Extracted data entries
━━━━━━━━━━━━━━━━
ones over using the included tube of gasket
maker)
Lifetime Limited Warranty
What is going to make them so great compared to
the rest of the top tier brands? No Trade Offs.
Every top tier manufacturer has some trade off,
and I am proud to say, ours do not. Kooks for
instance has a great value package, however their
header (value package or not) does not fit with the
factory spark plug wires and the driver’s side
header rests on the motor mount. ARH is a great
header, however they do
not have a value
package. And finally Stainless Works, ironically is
━━━━━━━━━━━━━━━━
▸ **AIM OF THE EXERCISE**
Each line from the one that includes "header rests on" down to the close of the records above is to be given again exactly, and no other line is to appear.

▸ **YOUR RESPONSE**
header rests on the motor mount. ARH is a great
header, however they do
not have a value
package. And finally Stainless Works, ironically is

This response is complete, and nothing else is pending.